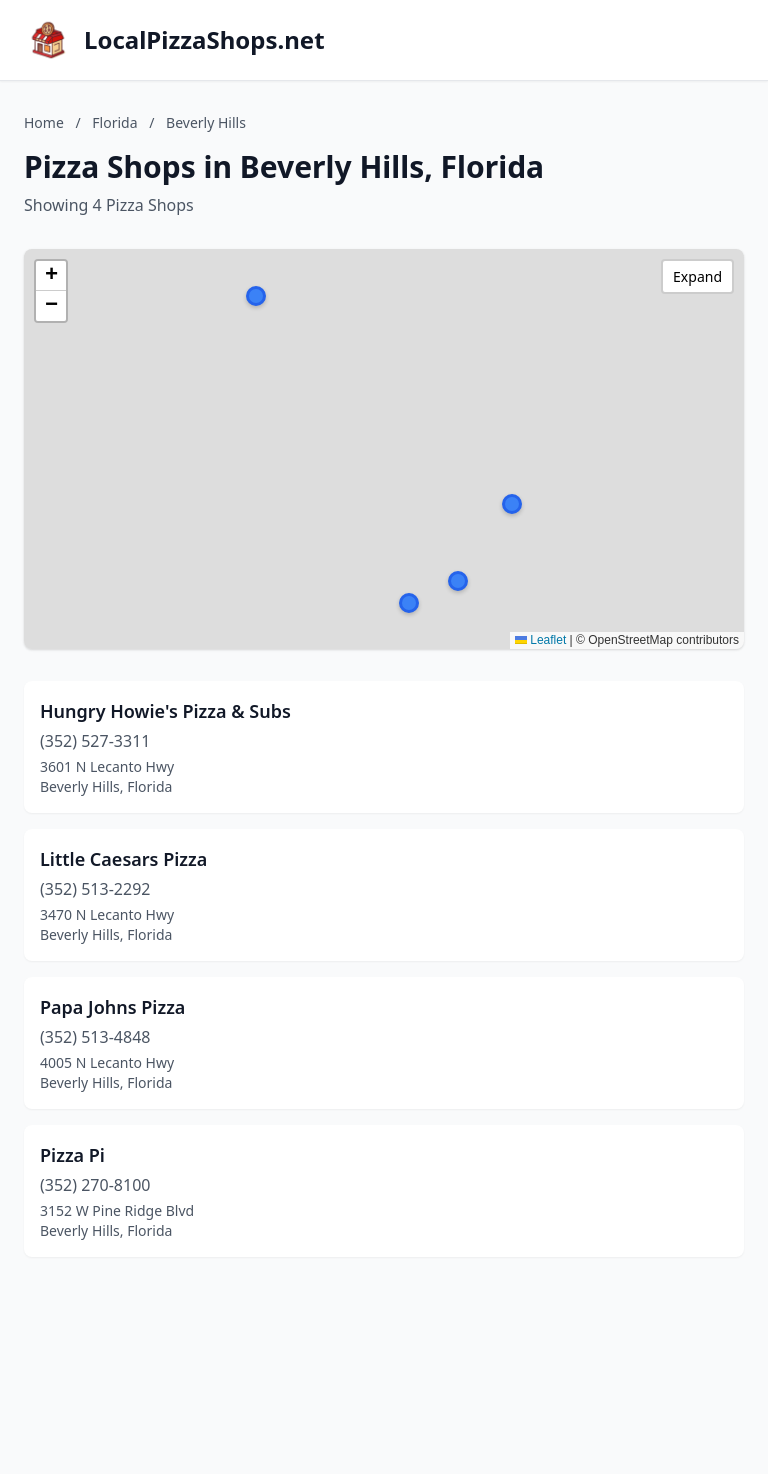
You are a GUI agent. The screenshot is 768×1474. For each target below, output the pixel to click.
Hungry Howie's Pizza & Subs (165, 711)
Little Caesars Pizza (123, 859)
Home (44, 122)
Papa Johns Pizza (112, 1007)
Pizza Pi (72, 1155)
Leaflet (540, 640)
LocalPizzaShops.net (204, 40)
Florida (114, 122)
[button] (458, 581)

* * * * * * *

→ WORK ITEM
None of the pictures should appear; the rest of the entries must be reproduced exactly.

→ EXERCISE RESPONSE
You are a GUI agent. The screenshot is 768×1474. For each target below, output the pixel to click.
Hungry Howie's Pizza & Subs (165, 711)
Little Caesars Pizza (123, 859)
Home (44, 122)
Papa Johns Pizza (112, 1007)
Pizza Pi (72, 1155)
Leaflet (540, 640)
LocalPizzaShops.net (204, 40)
Florida (114, 122)
[button] (458, 581)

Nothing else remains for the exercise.